La non-prolifération est un sujet complexe qui est inédit dans la durée avec des positions européennes et américaines souvent complémentaires, parfois différentes. Au-delà du nucléaire, les risques de prolifération sont une réalité dont la dimension politique est déterminante comme le démontrent les difficultés autour de l’Accord de Vienne sur le nucléaire iranien (JCPOA).
Non-prolifération : une priorité partagée de part et d’autre de l’Atlantique ?
Non-Proliferation: a Shared Priority on Both Sides of the Atlantic?
Non-proliferation is a complex and hitherto little-considered subject which leads to often complementary, though sometimes different European and American positions. Quite apart from the nuclear question, proliferation carries risks with centrally political dimensions as has been demonstrated in the difficulties encountered with the Joint Comprehensive Plan of Action (JCPOA).
La Conférence d’examen du Traité de non-prolifération nucléaire (TNP), prévue tous les cinq ans, se déroulera du 24 au 28 janvier 2022 (elle avait dû être reportée en raison de la crise de la Covid). Il est intéressant d’évaluer la position des principales puissances nucléaires signataires du Traité (P5) et, entre alliés, leur solidarité (P3). Cette dernière a contribué de manière essentielle au maintien du TNP, rôle essentiel dans un contexte où entre également en compétition, sur le plan politique, le Traité sur l’interdiction des armes nucléaires (TIAN).

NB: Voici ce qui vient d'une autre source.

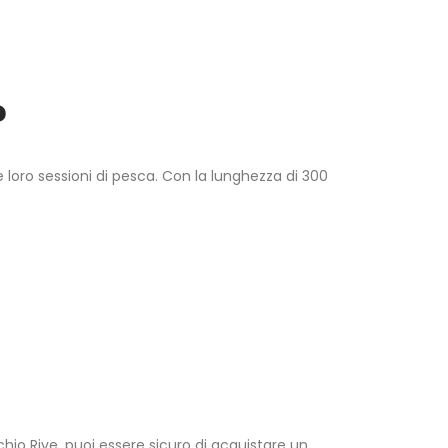
?
e loro sessioni di pesca. Con la lunghezza di 300
hio Rive, puoi essere sicuro di acquistare un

Dès l’adoption de la loi McMahon, votée en 1946, les États-Unis affichent une volonté de contrôler les technologies nucléaires pour éviter la prolifération des usages militaires de l’atome. Cet objectif est perçu avec défiance en Europe, dans un contexte d’ambitions fortes de développer le secteur nucléaire à des fins civiles, mais aussi militaires. La lancée du programme Atoms for Peace, à partir de 1953, atténue les craintes des Européens sur la volonté américaine de restreindre l’accès au nucléaire. Pour autant, la diffusion de technologies civiles dans les années 1950, dont certaines sont détournées pour acquérir des matières à usage militaire, ne fait que renforcer les Américains dans leur volonté de lutter contre la prolifération des technologies sensibles. Au niveau normatif, cela se traduit par les efforts diplomatiques menés conjointement avec Moscou pour négocier le TNP, signé en 1968 et le traité d’interdiction partielle des essais nucléaires (1963). Pour ce qui est de la politique américaine, l’adoption du Nuclear Non-Proliferation Act de 1978 vise à résorber le supposé laxisme du programme Atoms for Peace. Reflétant les préoccupations du Congrès, il requiert du gouvernement une plus grande vigilance dans le transfert de composants ou technologies nucléaires, et réclame des garanties plus fortes sur l’utilisation civile des technologies exportées.
Côté européen, ces deux initiatives sont accueillies avec une certaine réserve. Concernant le TNP, tout d’abord, si certains États y sont d’emblée favorables et en sont des négociateurs actifs, comme l’Irlande, d’autres sont réticents à renoncer définitivement au droit de disposer d’une capacité de dissuasion autonome. Ainsi, en République fédérale d’Allemagne (RFA) et en Italie, la ratification du TNP fait l’objet de débats importants. À l’Otan, la question nucléaire est au cœur des préoccupations de l’administration Kennedy et de la proposition de force nucléaire multilatérale (MLF). Il faut attendre 1975 pour que ces deux États déposent leur instrument de ratification. Côté français, le traité est critiqué comme un instrument reflétant l’hégémonie des deux Grands et est rejeté jusqu’en 1992.